Objectives: To evaluate the efficacy and toxicity of the combination of vinorelbine and interleukin (IL)-2 in patients with metastatic melanoma as second-line chemotherapy.
Patients and methods: Twenty-two patients with histologically confirmed stage IV melanoma previously treated with temozolomide-based chemotherapy--only one regimen of chemotherapy for disseminated disease was allowed--were treated with vinorelbine 30 mg/m2 on days 1 and 15 and IL-2 subcutaneous 9 x 10(6) once daily on days 2-6 and 16-19 every 4 weeks for maximum of six cycles.

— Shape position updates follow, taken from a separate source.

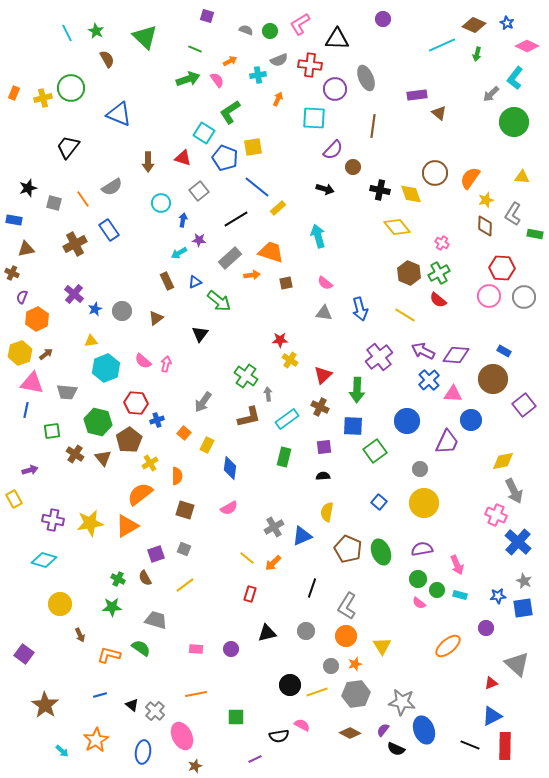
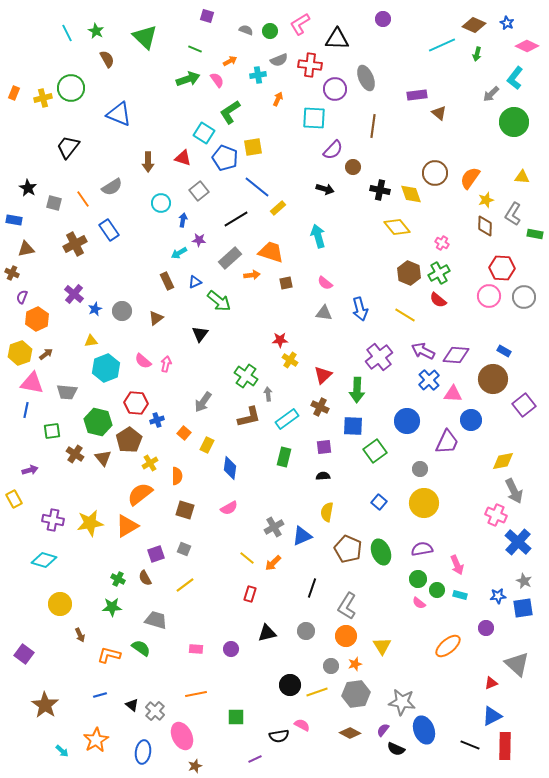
black star at (28, 188): rotated 24 degrees counterclockwise
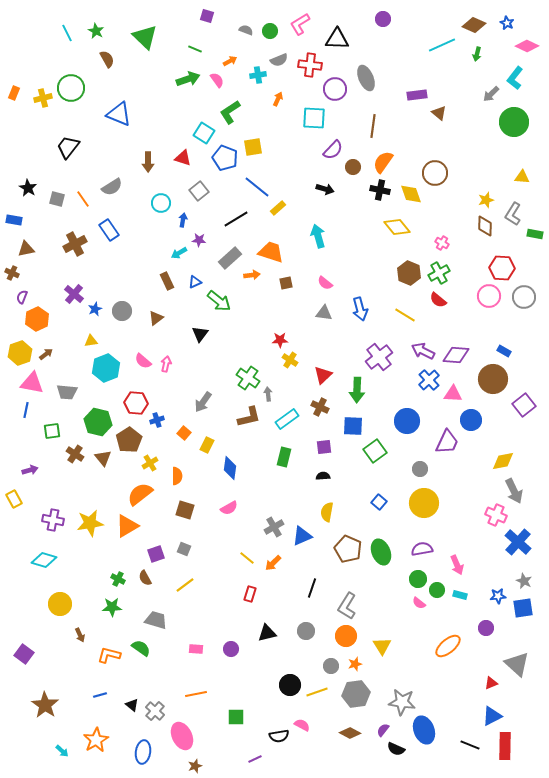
orange semicircle at (470, 178): moved 87 px left, 16 px up
gray square at (54, 203): moved 3 px right, 4 px up
green cross at (246, 376): moved 2 px right, 2 px down
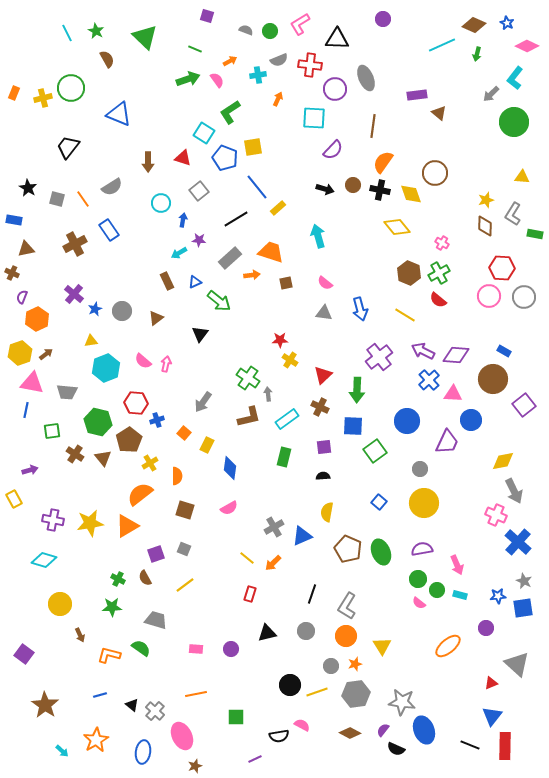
brown circle at (353, 167): moved 18 px down
blue line at (257, 187): rotated 12 degrees clockwise
black line at (312, 588): moved 6 px down
blue triangle at (492, 716): rotated 25 degrees counterclockwise
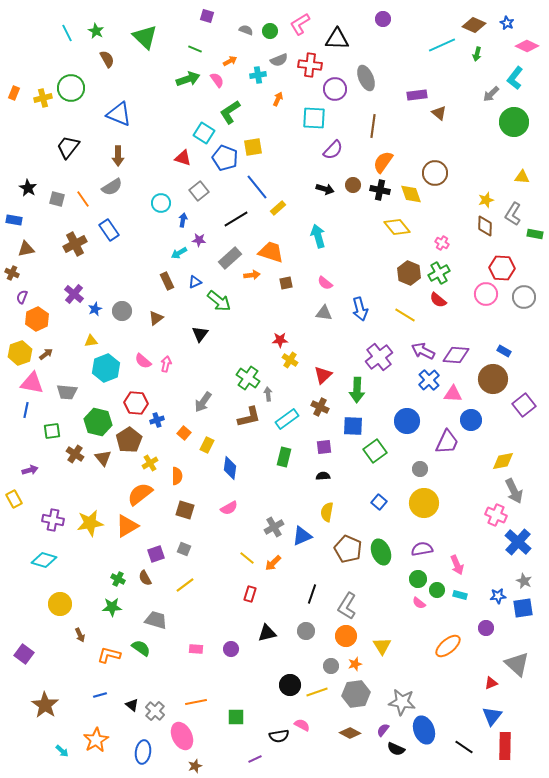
brown arrow at (148, 162): moved 30 px left, 6 px up
pink circle at (489, 296): moved 3 px left, 2 px up
orange line at (196, 694): moved 8 px down
black line at (470, 745): moved 6 px left, 2 px down; rotated 12 degrees clockwise
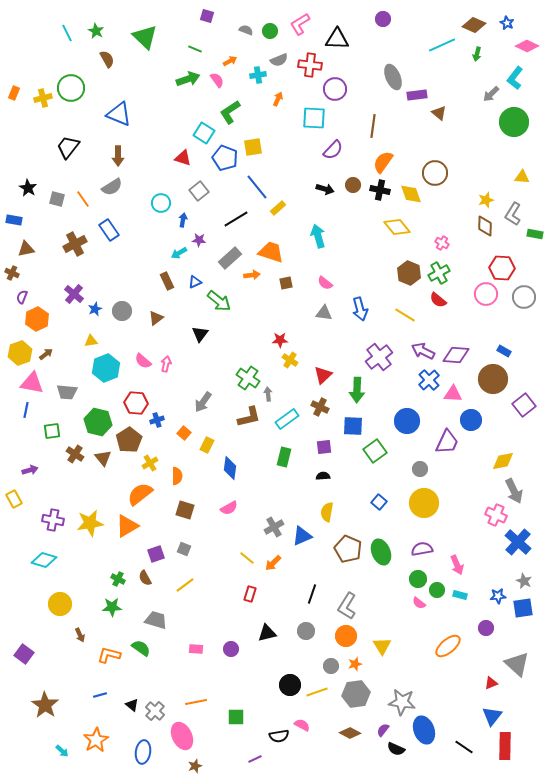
gray ellipse at (366, 78): moved 27 px right, 1 px up
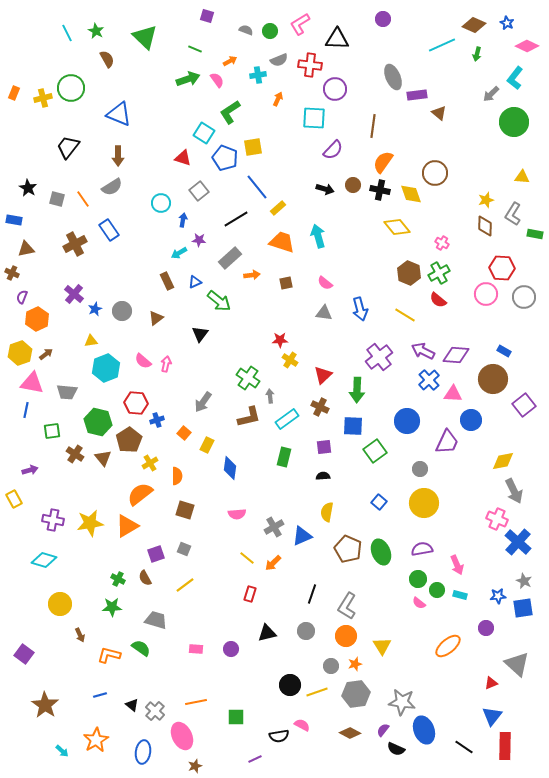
orange trapezoid at (271, 252): moved 11 px right, 10 px up
gray arrow at (268, 394): moved 2 px right, 2 px down
pink semicircle at (229, 508): moved 8 px right, 6 px down; rotated 24 degrees clockwise
pink cross at (496, 515): moved 1 px right, 4 px down
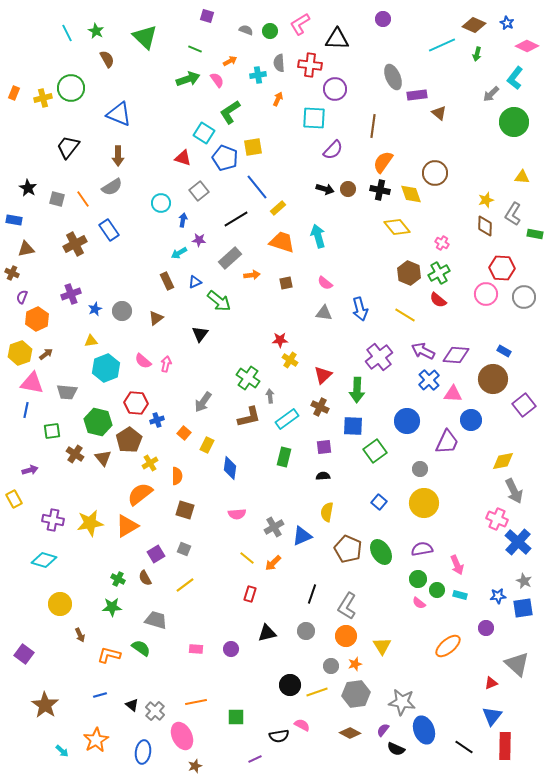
gray semicircle at (279, 60): moved 3 px down; rotated 108 degrees clockwise
brown circle at (353, 185): moved 5 px left, 4 px down
purple cross at (74, 294): moved 3 px left; rotated 30 degrees clockwise
green ellipse at (381, 552): rotated 10 degrees counterclockwise
purple square at (156, 554): rotated 12 degrees counterclockwise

Results: From January 2000 to July 2001, 22 patients entered the study; the median age was 56 years. Among 20 evaluable patients there were 2 (9.1%) objective responses including 1 complete response and 1 partial response. Five (22.7%) had stabilization of their disease, and 13 (59.1%) progressed. The median time to progression (TTP) was 2.9 months and the median overall survival was 9.1 months. There was a significant difference in TTP in patients who responded or remained stable (median TTP 10.75 months) and those who progressed (median TTP 2.1 months) (p<0.05). There was also a difference in survival in the two groups (p<0.05 (28 vs. 8 months). The most common side effects were flulike symptoms, such as fever, chills, fatigue, and injection site reaction. Grade 3 hematological toxicity rarely occurred. One patient discontinued therapy because of fatigue and anorexia. There were no treatment-related deaths.
Conclusions: The combination of vinorelbine and IL-2 provides clinical benefit in patients recurring or progressing on first-line chemotherapy for metastatic melanoma, with manageable toxicity.